The fact that we fall short of perfection is the whole point anyway. As Christians, we acknowledge our inability to become perfect and thank Jesus for loving us anyway. Then, with His help, we work to get better every day. In the immortal words of Tim McGraw, “I ain’t as good as I’m gonna get, but I’m better than I used to be.” Tell the critic this: If you think ole what’s-his-name is bad now, you should have seen him before the Holy Ghost got ahold of him. He has actually come a long way. Sanctification is a process, and frankly some people have further to go in their moral development than others. Consider an atheist woman who was raised in an affluent two-parent home, and compare her to a new Christian who maybe bounced around foster homes until the system spit him out onto the streets at age eighteen. Although the new convert may be closer to God, the atheist will probably have better manners. This difference does not indict Christianity as much as it demonstrates the fallen nature of humanity, which is actually a central tenet of Christianity. When you observe Christians falling short of perfection, that observation supports the Christian emphasis on our need for God’s saving grace. To say, “I am not going to become a Christian because Christians do bad things” misses the whole point of the gospel. We all do bad things; Christians are just honest enough to admit it!
Conclusion
Here is the main point of this discussion: the Bible is true, regardless of who is thumping it. Unbelievers who blame immoral Christians for their refusal to embrace the teachings of the Bible have fallen prey to the genetic fallacy. In other words, they have irrationally conflated the truth of a statement with the likability of the person making the statement. To ascertain truth, you have to investigate the statement, not the person. When nonbelievers say, “Christianity is bad since Christians do bad things,” we can lovingly direct that person to the truth in three ways.
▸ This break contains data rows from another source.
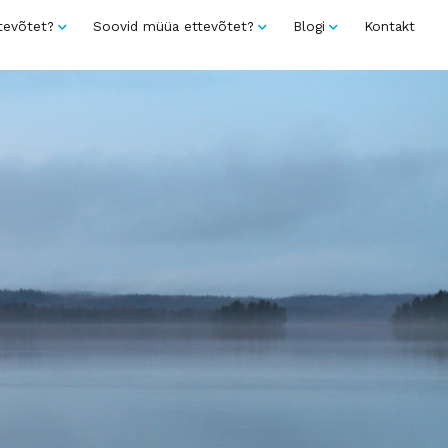
tevõtet?
Soovid müüa ettevõtet?
Blogi
Kontakt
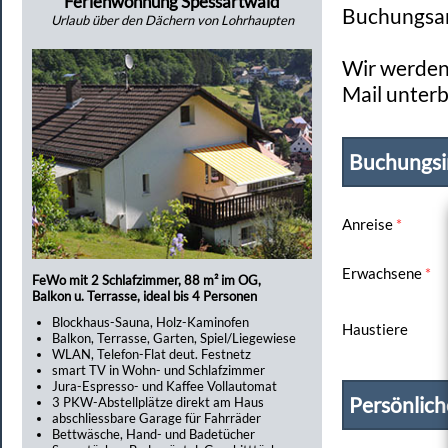
Ferienwohnung Spessartwald
Buchungsan
Urlaub über den Dächern von Lohrhaupten
Wir werden 
Mail unterb
Buchungsi
Anreise
*
Erwachsene
*
FeWo mit 2 Schlafzimmer, 88 m² im OG,
Balkon u. Terrasse, ideal bis 4 Personen
Blockhaus-Sauna, Holz-Kaminofen
Haustiere
Balkon, Terrasse, Garten, Spiel/Liegewiese
WLAN, Telefon-Flat deut. Festnetz
smart TV in Wohn- und Schlafzimmer
Jura-Espresso- und Kaffee Vollautomat
Persönlic
3 PKW-Abstellplätze direkt am Haus
abschliessbare Garage für Fahrräder
Bettwäsche, Hand- und Badetücher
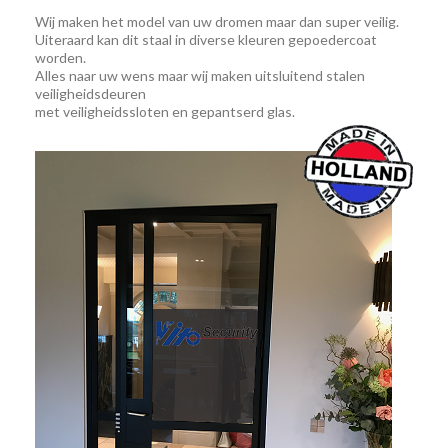
Wij maken het model van uw dromen maar dan super veilig.
Uiteraard kan dit staal in diverse kleuren gepoedercoat
worden.
Alles naar uw wens maar wij maken uitsluitend stalen
veiligheidsdeuren
met veiligheidssloten en gepantserd glas.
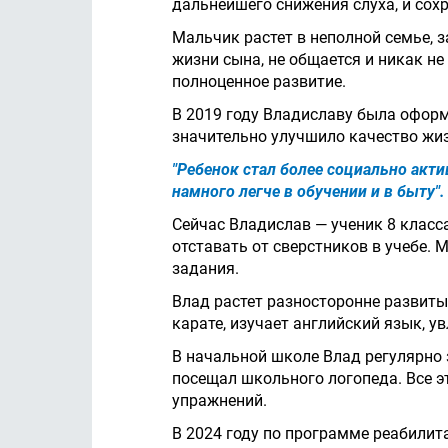
дальнейшего снижения слуха, и сохр
Мальчик растет в неполной семье, з
жизни сына, не общается и никак не
полноценное развитие.
В 2019 году Владиславу была оформ
значительно улучшило качество жи
"Ребенок стал более социально акт
намного легче в обучении и в быту".
Сейчас Владислав — ученик 8 класс
отставать от сверстников в учебе. 
задания.
Влад растет разносторонне развиты
карате, изучает английский язык, 
В начальной школе Влад регулярно 
посещал школьного логопеда. Все 
упражнений.
В 2024 году по программе реабилит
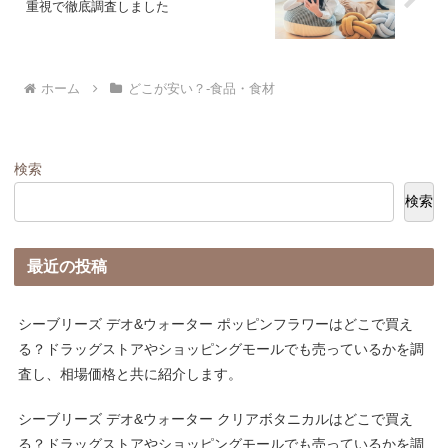
重視で徹底調査しました
ホーム
どこが安い？-食品・食材
検索
検索
最近の投稿
シーブリーズ デオ&ウォーター ポッピンフラワーはどこで買え
る？ドラッグストアやショッピングモールでも売っているかを調
査し、相場価格と共に紹介します。
シーブリーズ デオ&ウォーター クリアボタニカルはどこで買え
る？ドラッグストアやショッピングモールでも売っているかを調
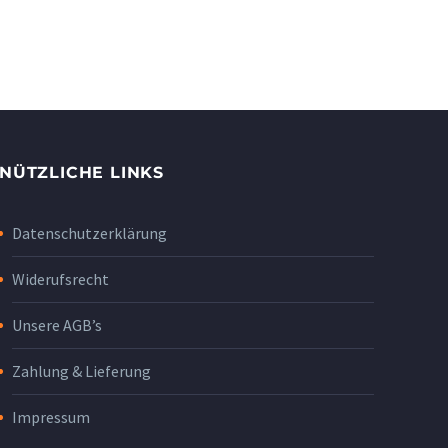
NÜTZLICHE LINKS
Datenschutzerklärung
Widerufsrecht
Unsere AGB’s
Zahlung & Lieferung
Impressum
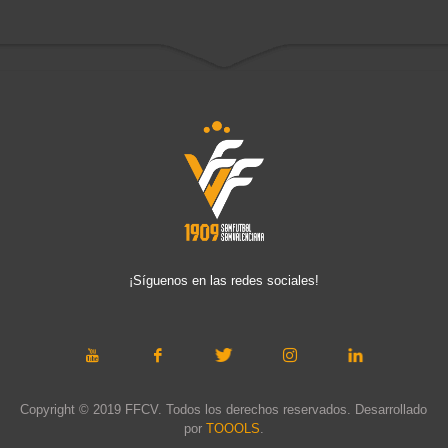
¡Síguenos en las redes sociales!
Copyright © 2019 FFCV. Todos los derechos reservados. Desarrollado
por
TOOOLS
.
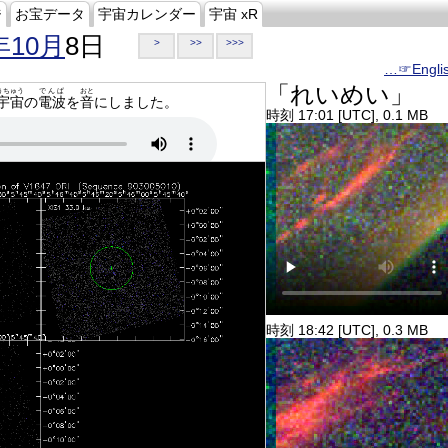
ジ
お宝データ
宇宙カレンダー
宇宙 xR
年10月
8日
>
>>
>>>
…☞Engli
「れいめい」
うちゅう
でんぱ
おと
宇宙
の
電波
を
音
にしました。
時刻 17:01 [UTC], 0.1 MB
時刻 18:42 [UTC], 0.3 MB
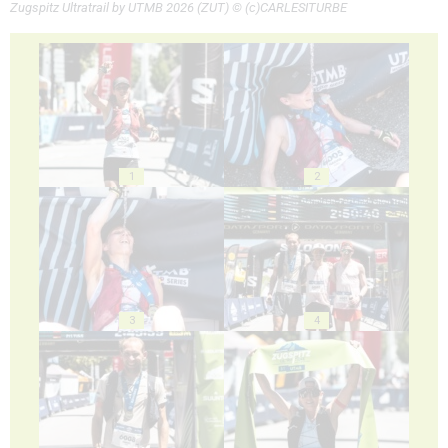
Zugspitz Ultratrail by UTMB 2026 (ZUT) © (c)CARLESITURBE
1
2
3
4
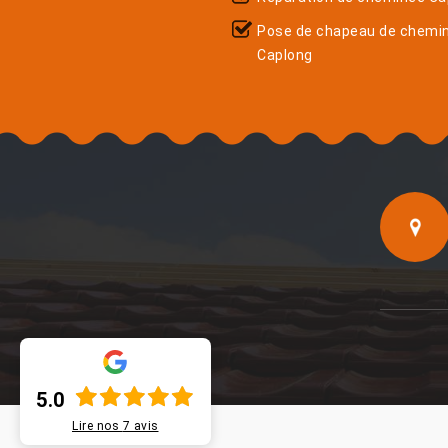
Pose de chapeau de chemi
Caplong
5.0
Lire nos
7
avis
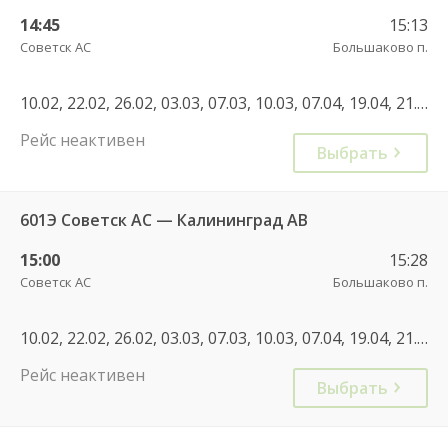
14:45
15:13
Советск АС
Большаково п.
10.02, 22.02, 26.02, 03.03, 07.03, 10.03, 07.04, 19.04, 21.04, 28.04, 05.05, 20.05, 09.06, 16.06, 23.06, 30.06, 01.07, 08.07, 07.07, 14.07, 21.07, 28.07, 04.08, 11.08, 18.08, 25.08, 01.09, 08.09, 10.09, 22.09, 29.09, 01.10, 08.10, 29.10, 19.11, 10.12, 02.01, 02.01, 03.01, 19.01, 16.02, 22.02, 25.02, 22.02, 25.02, 07.03, 10.03, 01.03, 27.04, 01.05, 08.05, 03.05, 05.05, 12.06, 11.06, 20.07, 27.07, 03.08, 02.11, 03.11, 03.05, 07.06, 30.08, 12.09, 31.12
Рейс неактивен
Выбрать
601Э Советск АС — Калининград АВ
15:00
15:28
Советск АС
Большаково п.
10.02, 22.02, 26.02, 03.03, 07.03, 10.03, 07.04, 19.04, 21.04, 28.04, 05.05, 20.05, 09.06, 16.06, 23.06, 30.06, 01.07, 08.07, 07.07, 14.07, 21.07, 28.07, 04.08, 11.08, 18.08, 25.08, 01.09, 08.09, 10.09, 22.09, 29.09, 01.10, 08.10, 29.10, 19.11, 10.12, 02.01, 02.01, 03.01, 19.01, 16.02, 22.02, 25.02, 22.02, 25.02, 07.03, 10.03, 01.03, 27.04, 01.05, 08.05, 03.05, 05.05, 12.06, 11.06, 20.07, 27.07, 03.08, 02.11, 05.10
Рейс неактивен
Выбрать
First, help them understand that unbelievers cannot coherently deny the existence of God based on the existence of immorality because without God, no moral foundation exists from which to adjudicate morality. Second, immoral people ignore biblical precepts when they commit immoral actions, regardless of whether or not they happen to call themselves Christians. The Christian faith described in the Bible is good. Unfortunately, sometimes Christians do not act very much like Christians, which leads to the final point. Although Jesus promised to make His followers more like Him, that sanctification is a lifelong process that will remain incomplete this side of Heaven. Thank you, Jesus, for saving us anyway.